COVID: Pandemic Trends Offer Connection, Business Opportunities
We learned TikTok dances, gardened our previously untended yards, and solved Wordle puzzles with the regularity of taking our daily bread.
And there was also bread. Banana and sourdough – the list has grown and so have the many months of the pandemic.
Two years later, each new wave seems to bring a tide of new trends – hobbies that unite us, even setting some on a whole new career trajectory.
Curtis Pankratz, an associate professor in the University of Winnipeg’s sociology department, said the constant emergence of new trends over the many, many months of this pandemic shows our innate desire to be social.
“When we did our lockdowns and so on, we were controlling physical movement, but people still found ways to be social,” he said. “So people were doing things like sourdough or pickling or even gardening – all those things that were traditionally private hobbies, and they started doing them in a way that they could share them with other people. “
Jared Ozuk baked bread for decades before pictures of perfectly baked loaves started popping up on calendars all over the place.
(FYI: sourdough recipes ranked #4 in Google Trends searches of the year 2020 in Canada and #3 globally.)
He organized an online course for his family about a year into the pandemic and saw the opportunity to monetize his passion.

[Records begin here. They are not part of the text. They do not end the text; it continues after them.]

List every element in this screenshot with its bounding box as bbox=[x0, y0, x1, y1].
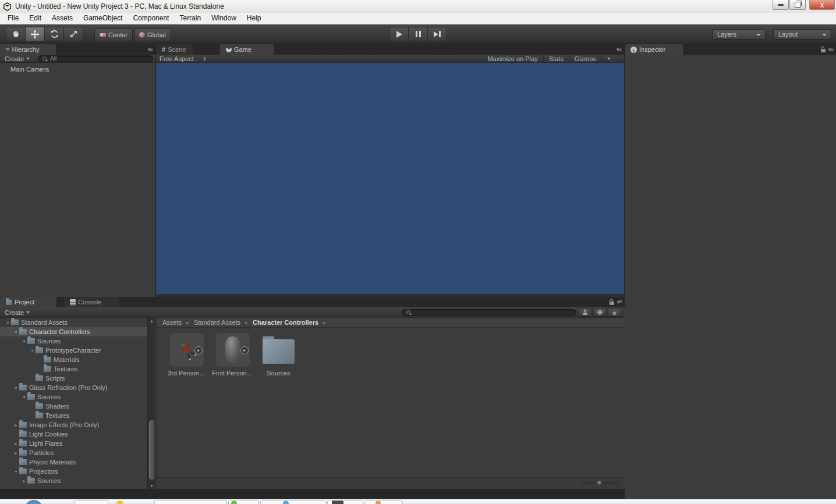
prefab-thumbnail[interactable] bbox=[170, 333, 204, 367]
tree-item[interactable]: Textures bbox=[0, 364, 147, 374]
maximize-on-play-button[interactable]: Maximize on Play bbox=[482, 55, 543, 62]
step-button[interactable] bbox=[428, 27, 447, 41]
tree-item[interactable]: Particles bbox=[0, 448, 147, 457]
foldout-open-icon[interactable] bbox=[13, 330, 19, 334]
tree-item[interactable]: PrototypeCharacter bbox=[0, 346, 147, 355]
breadcrumb-assets[interactable]: Assets bbox=[162, 319, 182, 326]
restore-button[interactable] bbox=[789, 0, 806, 10]
menu-file[interactable]: File bbox=[2, 13, 24, 24]
tree-item[interactable]: Light Flares bbox=[0, 439, 147, 448]
tab-console[interactable]: Console bbox=[64, 297, 119, 307]
taskbar-app-icon[interactable] bbox=[376, 501, 381, 504]
tree-item[interactable]: Shaders bbox=[0, 402, 147, 411]
asset-first-person[interactable]: First Person… bbox=[210, 333, 256, 377]
menu-window[interactable]: Window bbox=[206, 13, 242, 24]
search-by-label-button[interactable] bbox=[593, 308, 607, 317]
tree-item[interactable]: Sources bbox=[0, 336, 147, 346]
hierarchy-create-button[interactable]: Create bbox=[0, 55, 34, 62]
menu-edit[interactable]: Edit bbox=[24, 13, 47, 24]
project-create-button[interactable]: Create bbox=[0, 309, 34, 316]
taskbar-button[interactable] bbox=[154, 501, 227, 504]
game-viewport[interactable] bbox=[156, 63, 624, 294]
aspect-dropdown[interactable]: Free Aspect ▲▼ bbox=[156, 55, 206, 62]
tree-item[interactable]: Light Cookies bbox=[0, 430, 147, 439]
taskbar-button[interactable] bbox=[366, 501, 403, 504]
foldout-closed-icon[interactable] bbox=[13, 451, 19, 455]
taskbar-app-icon[interactable] bbox=[283, 501, 289, 504]
rotate-tool-button[interactable] bbox=[45, 27, 64, 41]
pause-button[interactable] bbox=[409, 27, 428, 41]
tab-inspector[interactable]: Inspector bbox=[625, 44, 683, 55]
panel-menu-icon[interactable] bbox=[148, 46, 153, 53]
menu-help[interactable]: Help bbox=[242, 13, 267, 24]
foldout-closed-icon[interactable] bbox=[13, 442, 19, 446]
tree-item[interactable]: Sources bbox=[0, 476, 147, 485]
taskbar-app-icon[interactable] bbox=[116, 501, 123, 504]
play-button[interactable] bbox=[389, 27, 409, 41]
foldout-open-icon[interactable] bbox=[13, 386, 19, 390]
taskbar-app-icon[interactable] bbox=[231, 501, 237, 504]
move-tool-button[interactable] bbox=[26, 27, 45, 41]
project-search-input[interactable] bbox=[402, 309, 576, 316]
stats-button[interactable]: Stats bbox=[543, 55, 569, 62]
gizmos-button[interactable]: Gizmos bbox=[569, 55, 601, 62]
favorites-button[interactable] bbox=[608, 308, 621, 317]
asset-sources-folder[interactable]: Sources bbox=[256, 333, 302, 377]
foldout-open-icon[interactable] bbox=[21, 395, 27, 399]
taskbar-button[interactable] bbox=[260, 501, 325, 504]
tree-item[interactable]: Image Effects (Pro Only) bbox=[0, 420, 147, 430]
thumbnail-size-slider[interactable] bbox=[582, 482, 619, 484]
foldout-open-icon[interactable] bbox=[21, 339, 27, 343]
expand-prefab-button[interactable] bbox=[194, 346, 203, 354]
prefab-thumbnail[interactable] bbox=[216, 333, 250, 367]
pivot-global-button[interactable]: Global bbox=[134, 29, 171, 41]
scale-tool-button[interactable] bbox=[64, 27, 83, 41]
scroll-up-icon[interactable]: ▲ bbox=[148, 319, 155, 323]
tab-scene[interactable]: Scene bbox=[156, 44, 193, 55]
layers-dropdown[interactable]: Layers bbox=[712, 29, 766, 40]
tab-game[interactable]: Game bbox=[220, 44, 274, 55]
foldout-open-icon[interactable] bbox=[5, 321, 11, 325]
foldout-open-icon[interactable] bbox=[13, 470, 19, 474]
tree-item[interactable]: Materials bbox=[0, 355, 147, 364]
lock-icon[interactable] bbox=[821, 49, 826, 52]
close-button[interactable] bbox=[809, 0, 835, 10]
tree-item[interactable]: Projectors bbox=[0, 467, 147, 476]
panel-menu-icon[interactable] bbox=[828, 46, 833, 53]
tree-item[interactable]: Glass Refraction (Pro Only) bbox=[0, 383, 147, 392]
foldout-closed-icon[interactable] bbox=[21, 479, 27, 483]
tree-item[interactable]: Standard Assets bbox=[0, 318, 147, 327]
panel-menu-icon[interactable] bbox=[617, 46, 621, 53]
asset-3rd-person[interactable]: 3rd Person… bbox=[164, 333, 210, 377]
layout-dropdown[interactable]: Layout bbox=[773, 29, 831, 40]
menu-gameobject[interactable]: GameObject bbox=[78, 13, 127, 24]
panel-menu-icon[interactable] bbox=[617, 299, 622, 306]
asset-label[interactable]: First Person… bbox=[212, 370, 253, 377]
scroll-down-icon[interactable]: ▼ bbox=[148, 484, 155, 488]
gizmos-dropdown-button[interactable] bbox=[601, 55, 616, 62]
breadcrumb-standard-assets[interactable]: Standard Assets bbox=[194, 319, 240, 326]
start-orb-icon[interactable] bbox=[24, 500, 43, 504]
scrollbar-thumb[interactable] bbox=[149, 420, 154, 480]
tab-hierarchy[interactable]: Hierarchy bbox=[0, 44, 56, 55]
slider-knob[interactable] bbox=[597, 480, 602, 485]
asset-label[interactable]: Sources bbox=[267, 370, 290, 377]
hand-tool-button[interactable] bbox=[6, 27, 26, 41]
tree-item[interactable]: Physic Materials bbox=[0, 457, 147, 467]
taskbar-app-icon[interactable] bbox=[332, 501, 343, 504]
expand-prefab-button[interactable] bbox=[240, 346, 249, 354]
tree-item[interactable]: Textures bbox=[0, 411, 147, 420]
tree-item-selected[interactable]: Character Controllers bbox=[0, 327, 147, 336]
hierarchy-search-input[interactable]: All bbox=[38, 55, 153, 62]
hierarchy-item-main-camera[interactable]: Main Camera bbox=[0, 65, 155, 74]
tree-item[interactable]: Sources bbox=[0, 392, 147, 402]
asset-label[interactable]: 3rd Person… bbox=[168, 370, 206, 377]
minimize-button[interactable] bbox=[773, 0, 789, 10]
breadcrumb-current[interactable]: Character Controllers bbox=[253, 319, 318, 326]
tree-item[interactable]: Scripts bbox=[0, 374, 147, 383]
menu-component[interactable]: Component bbox=[127, 13, 174, 24]
tree-scrollbar[interactable]: ▲ ▼ bbox=[147, 318, 155, 489]
foldout-open-icon[interactable] bbox=[29, 349, 36, 353]
tab-project[interactable]: Project bbox=[0, 297, 56, 307]
foldout-closed-icon[interactable] bbox=[13, 423, 19, 427]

“I knew people would kind of be locked in their homes and want something to do, and there was kind of a surge in popularity for baking bread,” he said. “But for me, it was kind of a continuation of a lifelong dream. I never opened my own bakery, so it was like a kind of low-risk, easy-to-do thing with very minimal overhead.
Thanks to Winnipeg Bread, a Jared Ozuk teaches his students online how to make cinnamon rolls, pizza dough and many other carb-filled delights. (Source: Instagram/Winnipeg Bread)
Through Winnipeg Bread, a company he started with his cousin, Ozuk teaches his students online how to make cinnamon rolls, pizza dough and many other high-carb delicacies.
It’s a trend he hopes won’t fall as quickly as it has grown.
“Once the restrictions start to be lifted and once summer rolls around, how interested will people be in spending time online when they could be doing other things now, right? ?” he thought.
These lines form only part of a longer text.